Records excerpted from a collection
============

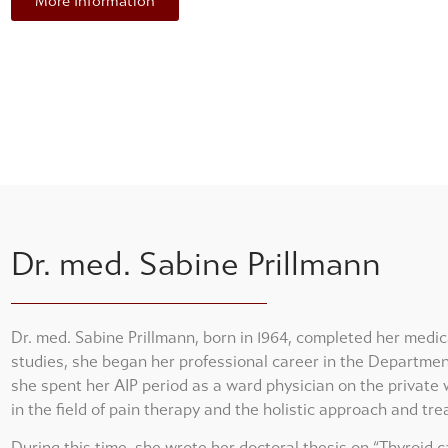
More Information
Dr. med. Sabine Prillmann
Dr. med. Sabine Prillmann, born in 1964, completed her medic
studies, she began her professional career in the Departme
she spent her AIP period as a ward physician on the private w
in the field of pain therapy and the holistic approach and tre
During this time, she wrote her doctoral thesis on “Thyroid c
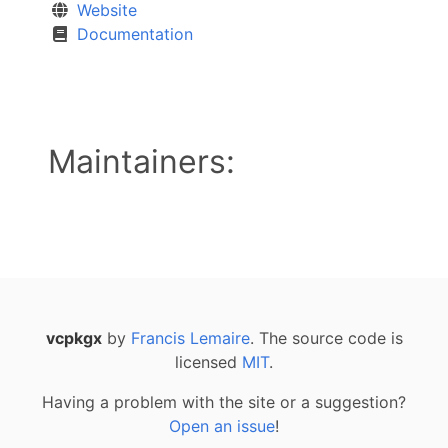
Website
Documentation
Maintainers:
vcpkgx
by
Francis Lemaire
. The source code is
licensed
MIT
.
Having a problem with the site or a suggestion?
Open an issue
!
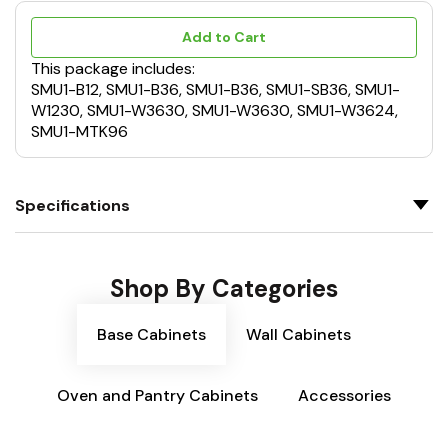
Add to Cart
This package includes:
SMU1-B12, SMU1-B36, SMU1-B36, SMU1-SB36, SMU1-
W1230, SMU1-W3630, SMU1-W3630, SMU1-W3624,
SMU1-MTK96
Specifications
Shop By Categories
Base Cabinets
Wall Cabinets
Oven and Pantry Cabinets
Accessories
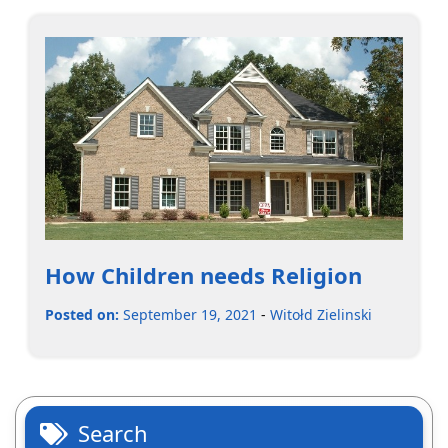
How Children needs Religion
Posted on:
September 19, 2021
-
Witołd Zielinski
Search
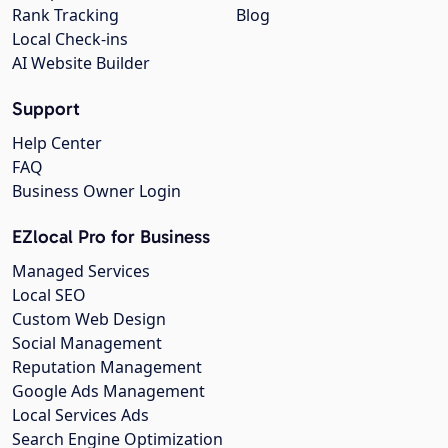
Rank Tracking
Blog
Local Check-ins
AI Website Builder
Support
Help Center
FAQ
Business Owner Login
EZlocal Pro for Business
Managed Services
Local SEO
Custom Web Design
Social Management
Reputation Management
Google Ads Management
Local Services Ads
Search Engine Optimization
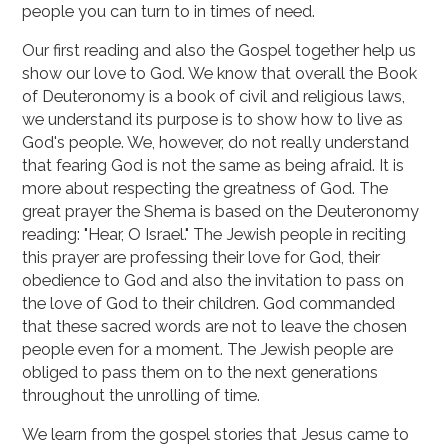
people you can turn to in times of need.
Our first reading and also the Gospel together help us
show our love to God. We know that overall the Book
of Deuteronomy is a book of civil and religious laws,
we understand its purpose is to show how to live as
God's people. We, however, do not really understand
that fearing God is not the same as being afraid. It is
more about respecting the greatness of God. The
great prayer the Shema is based on the Deuteronomy
reading: "Hear, O Israel." The Jewish people in reciting
this prayer are professing their love for God, their
obedience to God and also the invitation to pass on
the love of God to their children. God commanded
that these sacred words are not to leave the chosen
people even for a moment. The Jewish people are
obliged to pass them on to the next generations
throughout the unrolling of time.
We learn from the gospel stories that Jesus came to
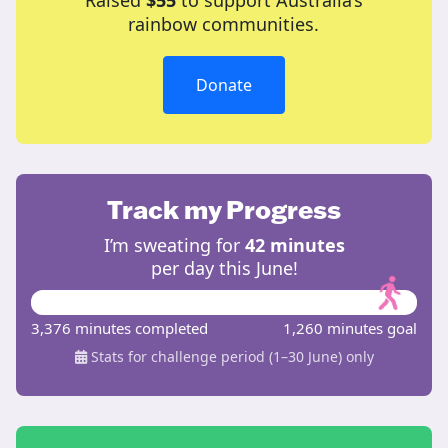
Raised
$55
to support Australia’s
rainbow communities.
Donate
Track my Progress
I’m sweating for
42 minutes
per day this June!
3,376 minutes completed
1,260 minutes goal
Stats for challenge period (1–30 June) only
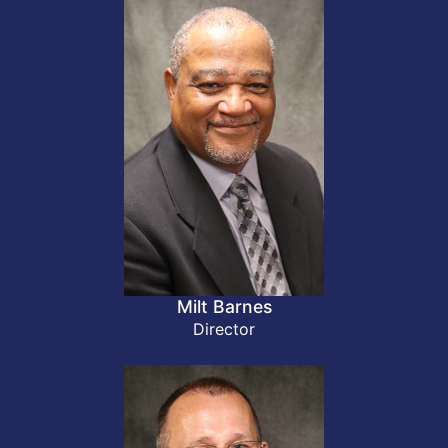
Milt Barnes
Director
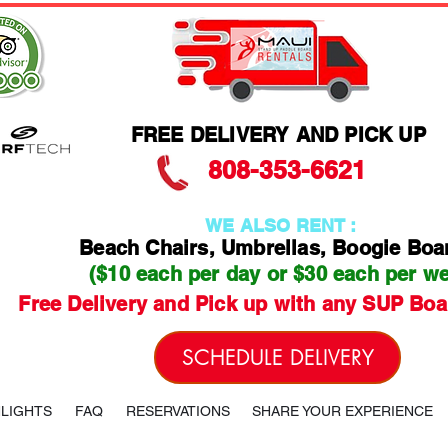
FREE DELIVERY AND PICK UP
808-353-6621
WE ALSO RENT :
Beach Chairs, Umbrellas, Boogie Boa
($10 each per day or $30 each per w
Free Delivery and Pick up with any SUP Boa
SCHEDULE DELIVERY
HLIGHTS
FAQ
RESERVATIONS
SHARE YOUR EXPERIENCE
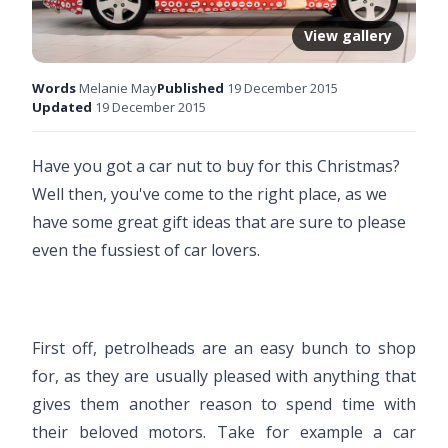
View gallery
Words
Melanie May
Published
19 December 2015
Updated
19 December 2015
Have you got a car nut to buy for this Christmas?
Well then, you've come to the right place, as we
have some great gift ideas that are sure to please
even the fussiest of car lovers.
First off, petrolheads are an easy bunch to shop
for, as they are usually pleased with anything that
gives them another reason to spend time with
their beloved motors. Take for example a car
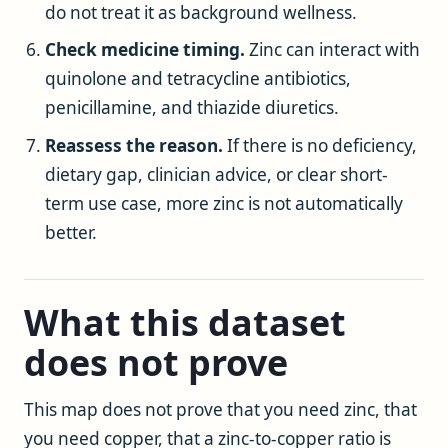
do not treat it as background wellness.
Check medicine timing.
Zinc can interact with
quinolone and tetracycline antibiotics,
penicillamine, and thiazide diuretics.
Reassess the reason.
If there is no deficiency,
dietary gap, clinician advice, or clear short-
term use case, more zinc is not automatically
better.
What this dataset
does not prove
This map does not prove that you need zinc, that
you need copper, that a zinc-to-copper ratio is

============

Your assignment
Tally each line in the data that holds the word "Prillmann"; write only the total.

Task answer
2